#### DATASET ENTRIES
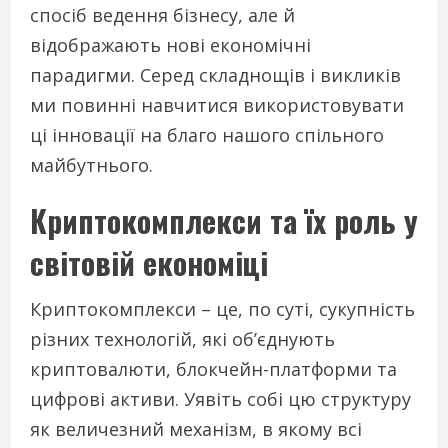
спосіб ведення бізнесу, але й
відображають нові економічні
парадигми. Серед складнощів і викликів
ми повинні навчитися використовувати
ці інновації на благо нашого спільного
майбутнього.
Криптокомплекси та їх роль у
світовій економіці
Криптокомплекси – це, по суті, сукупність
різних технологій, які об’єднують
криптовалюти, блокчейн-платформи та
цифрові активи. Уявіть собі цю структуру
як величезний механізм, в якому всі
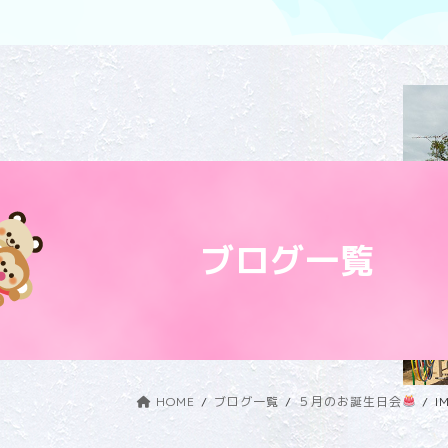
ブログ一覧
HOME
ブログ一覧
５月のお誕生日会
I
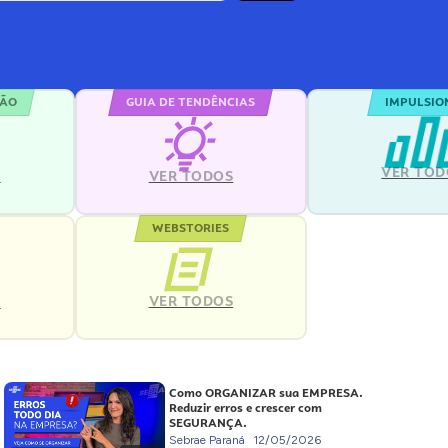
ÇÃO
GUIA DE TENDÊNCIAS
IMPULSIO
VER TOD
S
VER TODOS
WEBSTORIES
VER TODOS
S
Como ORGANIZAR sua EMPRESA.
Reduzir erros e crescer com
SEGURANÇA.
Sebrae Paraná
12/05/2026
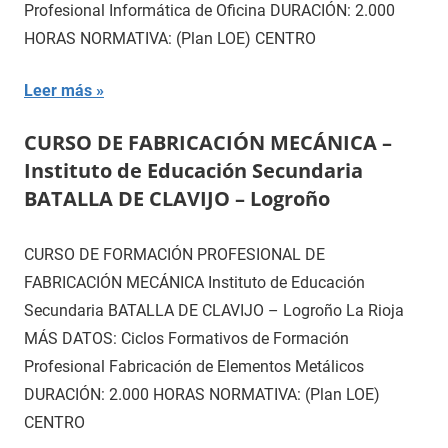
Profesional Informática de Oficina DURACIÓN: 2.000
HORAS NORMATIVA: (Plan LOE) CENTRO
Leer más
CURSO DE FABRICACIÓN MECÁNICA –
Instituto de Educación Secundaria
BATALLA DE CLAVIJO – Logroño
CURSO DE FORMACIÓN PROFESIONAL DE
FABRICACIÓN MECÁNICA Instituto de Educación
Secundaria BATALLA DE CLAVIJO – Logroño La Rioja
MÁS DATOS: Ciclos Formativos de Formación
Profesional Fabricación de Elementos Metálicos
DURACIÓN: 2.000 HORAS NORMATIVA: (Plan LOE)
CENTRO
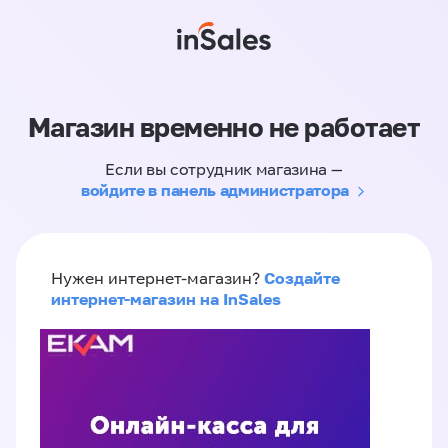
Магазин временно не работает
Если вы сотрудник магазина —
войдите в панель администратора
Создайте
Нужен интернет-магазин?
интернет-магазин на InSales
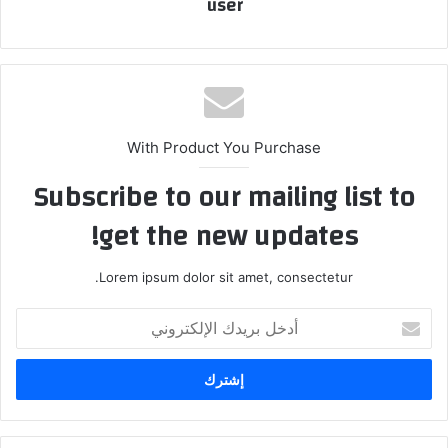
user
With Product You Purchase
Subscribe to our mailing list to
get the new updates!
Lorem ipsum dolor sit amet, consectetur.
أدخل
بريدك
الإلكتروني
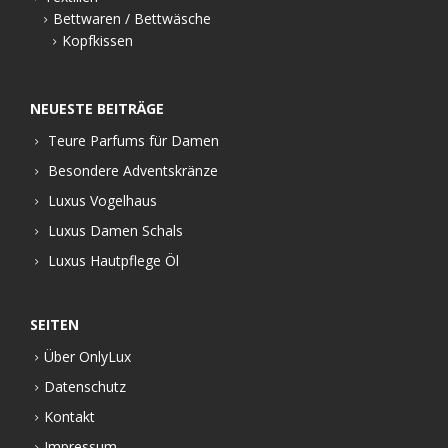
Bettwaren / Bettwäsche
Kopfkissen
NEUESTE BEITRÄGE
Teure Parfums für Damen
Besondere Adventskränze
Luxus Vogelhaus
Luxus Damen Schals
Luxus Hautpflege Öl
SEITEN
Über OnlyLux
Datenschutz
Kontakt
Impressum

#### PROBLEM DESCRIPTION
Scan the entries for the word "Instituto". Report each line that has it.

#### SOLUTION
Instituto de Educación Secundaria
FABRICACIÓN MECÁNICA Instituto de Educación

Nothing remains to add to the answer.